Tuesday, February 27, 2007

Denomination Building?

My last post about the Primitive Salvo movement caused a a great conversation. Thanks to all who commented. Aaron raised some great issues about what I would consider denominational distinctives. This generated some further thinking on my part, especially when Bret noted that we did most things for the sake of the Army.

Let me say that I first joined the Army because it was in my blood as a church. My parents are retired officers and I could not imagine worshipping anywhere else. I gave at least some intellectual ascent to the tenets of our faith as I understood them. I also, to some extent, internalized them early on without wrestling with them. I believed them because that was what I was supposed to believe. I was a soldier.

I also bought the whole denominational philosophy of membership, not necessarily real soldiership.

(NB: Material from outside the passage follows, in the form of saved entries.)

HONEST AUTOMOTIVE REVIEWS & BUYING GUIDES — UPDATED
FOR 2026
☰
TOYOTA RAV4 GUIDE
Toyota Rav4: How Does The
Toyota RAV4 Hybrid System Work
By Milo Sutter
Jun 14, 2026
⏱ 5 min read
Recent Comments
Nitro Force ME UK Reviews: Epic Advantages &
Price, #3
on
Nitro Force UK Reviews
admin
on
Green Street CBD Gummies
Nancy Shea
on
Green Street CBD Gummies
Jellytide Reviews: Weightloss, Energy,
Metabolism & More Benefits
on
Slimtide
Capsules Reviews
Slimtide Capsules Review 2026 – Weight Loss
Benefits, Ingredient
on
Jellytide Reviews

Even though I was a soldier in my early teens, missional thinking really was not at the forefront of my thinking. Sadly, while I wrestled with this somewhat in my later teens and in my twenties, I was well into my officership before I really committed myself to the missional component of my "church." I was a son of the regiment. I was in lock step with the denomination and the form of The Army.

I was also right in there when it came to the old "Stepping Up" poster and philoshophy. Cradle roll through Sr. Soldier and every program in between was important. I believed to be part of the movement and to fulfill my role I had to have a programatic mindset. Membership was most important to the program. Jr. Soldiers and Sr. Soldiers were most important in the process.

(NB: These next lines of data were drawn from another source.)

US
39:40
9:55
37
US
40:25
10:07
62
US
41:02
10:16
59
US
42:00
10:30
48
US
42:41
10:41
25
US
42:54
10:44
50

Recently, the challenge has been re-issued across the US to make more soldiers. We are encouraged to build the Army. In so doing, I believe those challenging us really believe we are building the Kingdom. I believe these Godly people have righteous intentions. While my view of what it means to be a Salvationist is much different than early in my life, I think to many we are seeing our movement as a church and not necessarily what our birthright is. That, in my opinion, is to be a group of Christians dedicated to changing the world through grace, justice and the practical living of holiness.

I love The Salvation Army as a movement! I think that in its various incarnations around the world, it can be vessel used by God for the salvation of individuals and a redemptive force in the pursuit of social justice and the fight against poverty.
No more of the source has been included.